What is needed
Whenever the string "funtion" turns up in a line below, that line should be copied.

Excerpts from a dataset
%%

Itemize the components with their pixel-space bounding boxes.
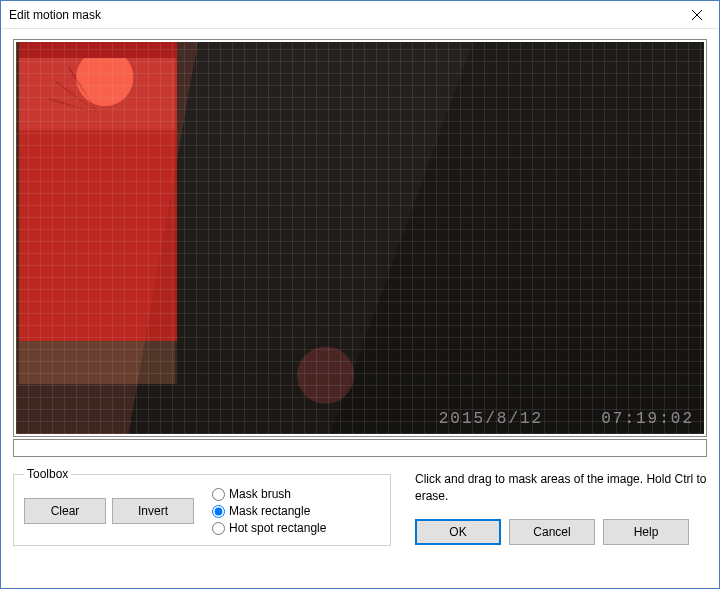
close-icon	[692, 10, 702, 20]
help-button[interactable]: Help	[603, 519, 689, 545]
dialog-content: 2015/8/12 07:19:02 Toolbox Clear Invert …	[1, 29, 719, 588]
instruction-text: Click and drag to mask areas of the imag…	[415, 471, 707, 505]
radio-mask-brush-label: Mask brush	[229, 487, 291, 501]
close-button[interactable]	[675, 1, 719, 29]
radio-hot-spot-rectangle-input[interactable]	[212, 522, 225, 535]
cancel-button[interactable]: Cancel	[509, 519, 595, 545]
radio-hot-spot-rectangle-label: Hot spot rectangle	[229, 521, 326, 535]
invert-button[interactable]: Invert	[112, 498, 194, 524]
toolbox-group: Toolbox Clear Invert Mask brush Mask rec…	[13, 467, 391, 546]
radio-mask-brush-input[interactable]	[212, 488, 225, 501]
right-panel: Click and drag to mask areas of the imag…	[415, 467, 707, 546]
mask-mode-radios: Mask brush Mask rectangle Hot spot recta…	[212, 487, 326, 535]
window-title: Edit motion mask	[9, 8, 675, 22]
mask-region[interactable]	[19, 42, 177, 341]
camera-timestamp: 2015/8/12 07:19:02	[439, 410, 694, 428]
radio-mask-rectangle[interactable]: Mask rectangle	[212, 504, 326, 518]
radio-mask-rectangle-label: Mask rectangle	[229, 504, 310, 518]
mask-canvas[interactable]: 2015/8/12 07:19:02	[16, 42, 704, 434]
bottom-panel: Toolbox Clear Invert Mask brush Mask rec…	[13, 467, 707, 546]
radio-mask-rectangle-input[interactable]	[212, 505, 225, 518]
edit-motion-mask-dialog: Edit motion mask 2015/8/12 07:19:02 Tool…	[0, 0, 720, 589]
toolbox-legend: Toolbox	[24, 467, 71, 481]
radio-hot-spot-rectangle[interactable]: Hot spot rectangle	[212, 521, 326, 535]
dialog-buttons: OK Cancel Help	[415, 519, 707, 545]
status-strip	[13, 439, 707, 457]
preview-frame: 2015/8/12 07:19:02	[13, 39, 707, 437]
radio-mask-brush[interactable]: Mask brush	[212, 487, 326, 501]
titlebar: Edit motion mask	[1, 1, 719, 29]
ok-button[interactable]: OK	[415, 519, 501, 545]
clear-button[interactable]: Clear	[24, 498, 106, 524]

%%
%%

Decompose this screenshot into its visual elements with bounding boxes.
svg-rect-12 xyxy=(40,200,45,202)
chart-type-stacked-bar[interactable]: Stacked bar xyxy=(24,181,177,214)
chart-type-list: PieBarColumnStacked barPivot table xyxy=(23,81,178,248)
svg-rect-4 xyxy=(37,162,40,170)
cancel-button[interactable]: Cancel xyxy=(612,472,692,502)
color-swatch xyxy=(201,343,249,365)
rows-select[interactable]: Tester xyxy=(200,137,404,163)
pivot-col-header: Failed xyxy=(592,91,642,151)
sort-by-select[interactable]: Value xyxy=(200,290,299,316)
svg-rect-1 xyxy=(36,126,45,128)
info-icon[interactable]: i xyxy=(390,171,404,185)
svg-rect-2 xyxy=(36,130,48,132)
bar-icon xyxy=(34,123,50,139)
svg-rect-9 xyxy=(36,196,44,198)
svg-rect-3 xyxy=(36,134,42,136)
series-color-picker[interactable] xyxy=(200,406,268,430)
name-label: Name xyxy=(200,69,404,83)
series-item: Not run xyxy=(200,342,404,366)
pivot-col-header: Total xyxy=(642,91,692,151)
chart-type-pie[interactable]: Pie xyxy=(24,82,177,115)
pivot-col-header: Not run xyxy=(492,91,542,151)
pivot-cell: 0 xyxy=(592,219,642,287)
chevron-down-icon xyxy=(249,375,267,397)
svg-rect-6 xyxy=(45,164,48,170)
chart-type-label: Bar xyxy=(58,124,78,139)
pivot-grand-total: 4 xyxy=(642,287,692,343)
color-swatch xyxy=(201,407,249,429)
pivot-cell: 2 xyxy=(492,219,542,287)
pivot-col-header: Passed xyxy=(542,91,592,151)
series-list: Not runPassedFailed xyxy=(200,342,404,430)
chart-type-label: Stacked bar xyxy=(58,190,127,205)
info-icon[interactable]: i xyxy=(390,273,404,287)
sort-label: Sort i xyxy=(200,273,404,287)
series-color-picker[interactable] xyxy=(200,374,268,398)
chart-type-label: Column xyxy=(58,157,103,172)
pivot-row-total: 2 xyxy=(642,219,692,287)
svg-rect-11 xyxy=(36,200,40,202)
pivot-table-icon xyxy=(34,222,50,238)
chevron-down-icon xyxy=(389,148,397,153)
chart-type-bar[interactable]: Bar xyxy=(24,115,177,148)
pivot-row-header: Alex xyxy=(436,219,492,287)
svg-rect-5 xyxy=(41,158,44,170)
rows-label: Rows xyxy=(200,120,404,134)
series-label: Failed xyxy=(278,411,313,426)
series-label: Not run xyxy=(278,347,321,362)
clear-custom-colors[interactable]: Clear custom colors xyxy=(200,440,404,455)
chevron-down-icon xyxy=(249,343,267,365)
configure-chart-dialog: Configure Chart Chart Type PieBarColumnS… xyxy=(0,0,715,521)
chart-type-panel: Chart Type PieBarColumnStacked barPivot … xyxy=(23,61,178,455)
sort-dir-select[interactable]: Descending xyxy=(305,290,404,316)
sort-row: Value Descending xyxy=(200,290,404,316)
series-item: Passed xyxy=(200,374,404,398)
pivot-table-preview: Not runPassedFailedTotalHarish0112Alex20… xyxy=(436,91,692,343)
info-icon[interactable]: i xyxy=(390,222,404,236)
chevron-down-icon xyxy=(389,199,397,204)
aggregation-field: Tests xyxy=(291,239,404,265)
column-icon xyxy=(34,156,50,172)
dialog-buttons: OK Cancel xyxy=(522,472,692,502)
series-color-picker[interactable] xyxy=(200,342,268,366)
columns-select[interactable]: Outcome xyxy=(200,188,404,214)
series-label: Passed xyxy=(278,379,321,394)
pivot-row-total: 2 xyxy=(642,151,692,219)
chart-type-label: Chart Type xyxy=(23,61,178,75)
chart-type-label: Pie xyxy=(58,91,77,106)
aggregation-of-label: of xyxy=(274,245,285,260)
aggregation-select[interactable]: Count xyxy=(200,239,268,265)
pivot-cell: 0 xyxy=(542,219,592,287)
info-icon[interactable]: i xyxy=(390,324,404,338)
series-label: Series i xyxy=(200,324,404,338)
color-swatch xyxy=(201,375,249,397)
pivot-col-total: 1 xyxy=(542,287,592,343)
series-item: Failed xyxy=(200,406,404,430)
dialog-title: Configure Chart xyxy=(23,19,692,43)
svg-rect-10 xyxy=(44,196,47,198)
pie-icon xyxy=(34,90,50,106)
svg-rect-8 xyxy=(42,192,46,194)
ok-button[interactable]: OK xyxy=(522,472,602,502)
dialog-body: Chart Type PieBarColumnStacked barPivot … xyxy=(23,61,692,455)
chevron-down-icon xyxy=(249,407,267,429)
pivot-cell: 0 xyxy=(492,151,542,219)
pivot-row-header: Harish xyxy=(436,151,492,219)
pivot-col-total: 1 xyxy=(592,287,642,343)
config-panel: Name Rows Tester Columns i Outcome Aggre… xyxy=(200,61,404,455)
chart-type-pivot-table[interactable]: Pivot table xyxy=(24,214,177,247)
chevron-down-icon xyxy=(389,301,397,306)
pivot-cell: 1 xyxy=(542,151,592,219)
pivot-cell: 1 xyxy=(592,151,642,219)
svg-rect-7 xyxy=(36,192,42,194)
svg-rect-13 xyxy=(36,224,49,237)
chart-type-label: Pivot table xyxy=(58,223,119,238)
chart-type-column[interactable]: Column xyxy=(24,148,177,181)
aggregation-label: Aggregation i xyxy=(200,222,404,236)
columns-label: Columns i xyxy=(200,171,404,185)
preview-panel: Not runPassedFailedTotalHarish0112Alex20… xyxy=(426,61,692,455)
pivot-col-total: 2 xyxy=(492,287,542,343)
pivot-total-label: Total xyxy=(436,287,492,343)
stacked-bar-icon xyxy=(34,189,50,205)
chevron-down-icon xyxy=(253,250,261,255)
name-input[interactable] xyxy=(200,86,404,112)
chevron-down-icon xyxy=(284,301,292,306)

%%
%%

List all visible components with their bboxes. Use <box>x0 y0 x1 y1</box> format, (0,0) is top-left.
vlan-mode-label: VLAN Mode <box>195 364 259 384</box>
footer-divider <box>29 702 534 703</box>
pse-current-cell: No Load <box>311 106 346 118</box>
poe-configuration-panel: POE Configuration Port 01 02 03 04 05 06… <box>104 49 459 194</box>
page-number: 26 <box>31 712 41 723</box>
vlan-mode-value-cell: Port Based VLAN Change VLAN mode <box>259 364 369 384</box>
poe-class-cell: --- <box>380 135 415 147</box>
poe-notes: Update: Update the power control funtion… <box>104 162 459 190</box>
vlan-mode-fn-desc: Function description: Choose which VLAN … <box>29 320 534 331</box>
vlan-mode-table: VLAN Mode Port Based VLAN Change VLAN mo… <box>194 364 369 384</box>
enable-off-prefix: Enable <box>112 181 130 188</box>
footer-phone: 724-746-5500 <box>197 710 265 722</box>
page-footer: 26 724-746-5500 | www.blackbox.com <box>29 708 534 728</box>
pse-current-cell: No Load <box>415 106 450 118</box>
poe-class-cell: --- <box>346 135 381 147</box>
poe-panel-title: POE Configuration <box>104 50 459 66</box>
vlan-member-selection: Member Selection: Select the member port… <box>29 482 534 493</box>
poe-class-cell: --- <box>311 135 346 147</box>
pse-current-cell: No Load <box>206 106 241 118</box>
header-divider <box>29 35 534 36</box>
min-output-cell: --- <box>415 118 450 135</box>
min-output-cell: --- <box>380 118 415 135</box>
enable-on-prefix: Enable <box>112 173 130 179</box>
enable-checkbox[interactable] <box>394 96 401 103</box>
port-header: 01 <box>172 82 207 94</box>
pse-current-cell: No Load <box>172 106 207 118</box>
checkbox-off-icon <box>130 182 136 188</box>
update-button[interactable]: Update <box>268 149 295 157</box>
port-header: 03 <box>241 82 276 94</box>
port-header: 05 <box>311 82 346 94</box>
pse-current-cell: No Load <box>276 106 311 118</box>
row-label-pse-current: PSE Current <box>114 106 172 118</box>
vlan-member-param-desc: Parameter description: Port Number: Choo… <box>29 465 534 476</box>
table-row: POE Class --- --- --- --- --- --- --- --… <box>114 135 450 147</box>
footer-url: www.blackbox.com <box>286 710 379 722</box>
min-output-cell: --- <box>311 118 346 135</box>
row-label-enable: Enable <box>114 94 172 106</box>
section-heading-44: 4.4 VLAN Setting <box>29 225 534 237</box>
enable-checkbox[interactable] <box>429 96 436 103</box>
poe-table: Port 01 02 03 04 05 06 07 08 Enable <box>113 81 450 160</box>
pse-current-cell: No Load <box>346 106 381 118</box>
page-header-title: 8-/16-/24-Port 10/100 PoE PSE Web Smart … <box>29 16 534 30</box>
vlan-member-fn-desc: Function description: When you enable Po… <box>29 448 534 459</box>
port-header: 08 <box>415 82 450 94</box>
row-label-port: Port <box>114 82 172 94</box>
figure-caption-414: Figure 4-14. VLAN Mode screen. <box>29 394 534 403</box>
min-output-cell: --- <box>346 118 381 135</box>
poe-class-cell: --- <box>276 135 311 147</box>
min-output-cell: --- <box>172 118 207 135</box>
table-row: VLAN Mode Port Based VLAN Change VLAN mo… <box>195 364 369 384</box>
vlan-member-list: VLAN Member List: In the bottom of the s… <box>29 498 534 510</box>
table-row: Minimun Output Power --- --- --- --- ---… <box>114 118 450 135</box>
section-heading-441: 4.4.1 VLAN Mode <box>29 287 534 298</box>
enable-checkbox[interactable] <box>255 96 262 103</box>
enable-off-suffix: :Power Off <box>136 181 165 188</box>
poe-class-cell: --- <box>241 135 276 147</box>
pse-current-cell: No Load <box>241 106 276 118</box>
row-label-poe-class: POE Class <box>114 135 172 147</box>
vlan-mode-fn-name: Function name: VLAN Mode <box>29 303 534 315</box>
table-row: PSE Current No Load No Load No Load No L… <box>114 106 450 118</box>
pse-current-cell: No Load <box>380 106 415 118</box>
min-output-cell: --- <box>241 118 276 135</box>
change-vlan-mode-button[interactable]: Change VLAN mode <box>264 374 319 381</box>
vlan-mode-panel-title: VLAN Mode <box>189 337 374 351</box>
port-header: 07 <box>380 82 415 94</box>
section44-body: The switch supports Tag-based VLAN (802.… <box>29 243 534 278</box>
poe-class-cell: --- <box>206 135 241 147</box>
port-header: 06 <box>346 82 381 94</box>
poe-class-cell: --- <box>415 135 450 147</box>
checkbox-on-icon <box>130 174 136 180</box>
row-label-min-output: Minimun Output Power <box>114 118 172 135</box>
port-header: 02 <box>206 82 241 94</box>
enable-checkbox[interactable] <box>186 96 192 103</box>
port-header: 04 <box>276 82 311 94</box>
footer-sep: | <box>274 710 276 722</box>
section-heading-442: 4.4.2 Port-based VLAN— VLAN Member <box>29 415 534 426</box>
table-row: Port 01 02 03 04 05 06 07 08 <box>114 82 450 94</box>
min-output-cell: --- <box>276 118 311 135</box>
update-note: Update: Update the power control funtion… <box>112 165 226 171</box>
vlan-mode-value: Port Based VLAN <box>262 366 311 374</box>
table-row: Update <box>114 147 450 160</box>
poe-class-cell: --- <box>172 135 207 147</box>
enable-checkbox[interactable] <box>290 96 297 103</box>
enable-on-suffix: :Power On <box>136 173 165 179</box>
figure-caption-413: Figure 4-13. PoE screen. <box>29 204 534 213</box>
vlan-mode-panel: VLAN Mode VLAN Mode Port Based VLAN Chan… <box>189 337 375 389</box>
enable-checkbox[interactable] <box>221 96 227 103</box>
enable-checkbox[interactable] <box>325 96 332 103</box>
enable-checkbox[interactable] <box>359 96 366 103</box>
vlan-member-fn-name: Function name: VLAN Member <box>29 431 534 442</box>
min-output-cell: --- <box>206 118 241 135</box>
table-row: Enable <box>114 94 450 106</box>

%%

Your response
poe-notes: Update: Update the power control funtion… <box>104 162 459 190</box>
update-note: Update: Update the power control funtion… <box>112 165 226 171</box>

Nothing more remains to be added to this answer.